The worker had been at the cafe for several months before even discovering, via a colleague affiliated to SolFed, that workers on zero-hour contracts are still entitled to holiday pay proportional to the number of hours which they work. The workers collectivised this issue and were succesful in pushing the employer to provide all of the workers with a new contract which stipulated that they would be entitled to holiday pay.
After some time following the signing of the new contract, the worker came to experience a hostile work enviromnent due to the attitudes of certain collegues, and decided that she wanted to leave her employment. It was at this point that she realised that her employer only intended to pay her the holiday pay which she was entitled to from the point that she had signed the new contract, some ten months after she had initially begun working there. The employer also decided that they would work out her holiday pay according to the minimum wage, and not the wage which she had been earning whilst working there.

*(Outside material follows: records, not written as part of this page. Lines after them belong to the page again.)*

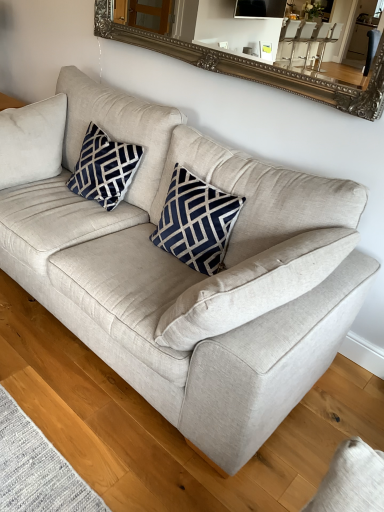 Identify the location of silver ornate mirror at upper center. (254, 67).

From the image's perspective, which is above, silver ornate mirror at upper center or navy blue textured pillow at center?

silver ornate mirror at upper center appears higher in the image.

Which is correct: silver ornate mirror at upper center is inside navy blue textured pillow at center, or outside of it?

silver ornate mirror at upper center is spatially situated outside navy blue textured pillow at center.

Is silver ornate mirror at upper center aimed at navy blue textured pillow at center?

No, silver ornate mirror at upper center is not facing towards navy blue textured pillow at center.

Locate an element on the screen. mirror above the navy blue textured pillow at center (from a real-world perspective) is located at coordinates (254, 67).

Can you tell me how much navy blue textured pillow at center and silver ornate mirror at upper center differ in facing direction?

0.168 degrees.

Considering the positions of point (231, 207) and point (213, 51), is point (231, 207) closer or farther from the camera than point (213, 51)?

Point (231, 207) is positioned closer to the camera compared to point (213, 51).

Based on their positions, is navy blue textured pillow at center located to the left or right of silver ornate mirror at upper center?

navy blue textured pillow at center is positioned on silver ornate mirror at upper center's left side.

From a real-world perspective, between navy blue textured pillow at center and silver ornate mirror at upper center, who is vertically lower?

From a 3D spatial view, navy blue textured pillow at center is below.

Between navy velvet pillow at upper left and navy blue textured pillow at center, which one has less height?

navy velvet pillow at upper left.

Based on the photo, would you consider navy velvet pillow at upper left to be distant from navy blue textured pillow at center?

No, navy velvet pillow at upper left is not far away from navy blue textured pillow at center.

From a real-world perspective, does navy velvet pillow at upper left sit lower than navy blue textured pillow at center?

No, from a real-world perspective, navy velvet pillow at upper left is not under navy blue textured pillow at center.

Is silver ornate mirror at upper center facing away from navy velvet pillow at upper left?

That's not correct — silver ornate mirror at upper center is not looking away from navy velvet pillow at upper left.

Can you tell me how much silver ornate mirror at upper center and navy velvet pillow at upper left differ in facing direction?

0.446 degrees.

From the image's perspective, is silver ornate mirror at upper center under navy velvet pillow at upper left?

Incorrect, from the image's perspective, silver ornate mirror at upper center is higher than navy velvet pillow at upper left.

Who is taller, navy blue textured pillow at center or navy velvet pillow at upper left?

With more height is navy blue textured pillow at center.

Which object is positioned more to the right, navy blue textured pillow at center or navy velvet pillow at upper left?

Positioned to the right is navy blue textured pillow at center.

Is point (195, 201) behind point (95, 187)?

No.

Does navy blue textured pillow at center lie in front of navy velvet pillow at upper left?

Yes, it is.

Is navy velvet pillow at upper left to the right of silver ornate mirror at upper center from the viewer's perspective?

No.

Which of these two, navy velvet pillow at upper left or silver ornate mirror at upper center, is bigger?

silver ornate mirror at upper center.

In terms of width, does navy velvet pillow at upper left look wider or thinner when compared to silver ornate mirror at upper center?

Clearly, navy velvet pillow at upper left has more width compared to silver ornate mirror at upper center.

From the image's perspective, is navy velvet pillow at upper left under silver ornate mirror at upper center?

Correct, navy velvet pillow at upper left appears lower than silver ornate mirror at upper center in the image.

Find the location of a particular element. The height and width of the screenshot is (512, 384). mirror that is above the navy blue textured pillow at center (from the image's perspective) is located at coordinates (254, 67).

I want to click on throw pillow below the silver ornate mirror at upper center (from a real-world perspective), so click(x=196, y=222).

Considering their positions, is silver ornate mirror at upper center positioned closer to navy velvet pillow at upper left than navy blue textured pillow at center?

Based on the image, navy blue textured pillow at center appears to be nearer to navy velvet pillow at upper left.

Looking at the image, which one is located further to navy blue textured pillow at center, navy velvet pillow at upper left or silver ornate mirror at upper center?

silver ornate mirror at upper center is positioned further to the anchor navy blue textured pillow at center.

Considering their positions, is navy blue textured pillow at center positioned further to navy velvet pillow at upper left than silver ornate mirror at upper center?

Among the two, silver ornate mirror at upper center is located further to navy velvet pillow at upper left.

Which object lies nearer to the anchor point silver ornate mirror at upper center, navy velvet pillow at upper left or navy blue textured pillow at center?

The object closer to silver ornate mirror at upper center is navy velvet pillow at upper left.

Looking at the image, which one is located further to silver ornate mirror at upper center, navy blue textured pillow at center or navy velvet pillow at upper left?

navy blue textured pillow at center.

Consider the image. Based on their spatial positions, is silver ornate mirror at upper center or navy velvet pillow at upper left further from navy blue textured pillow at center?

silver ornate mirror at upper center is positioned further to the anchor navy blue textured pillow at center.

In order to click on pillow between silver ornate mirror at upper center and navy blue textured pillow at center in the vertical direction in this screenshot , I will do `click(104, 168)`.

The worker then brought her case to Brighton SolFed, asking for help in working out exactly how much she was entitled to and in demanding that the employer pay it in full.
A demand letter was written up by SolFed in accordance with the worker, demanding that the employer pay the full amount of holiday pay of over £600. The worker submitted this letter on their own due to the complex workplace dynamic which might have seen a SolFed member accompanying her as being overly intimidatory. Still, the worker was confident that SolFed was there to back her up, should any issues arise.
As a business which operates in the busy North Laine, the employer clearly did not want to endanger their business in any way and payed the amount in full under threat of industrial action by the SolFed local.
This case clearly demonstrates both the power of collectivisation, when the workers collectivised to demand that holiday pay be included in their contracts, and the power that the threat of industrial action can have on a business operating in a busy area with high visibility.
Since this case, the worker has become an active member of the local, as she wants to show the same solidarity which was extended to her to other workers in her position.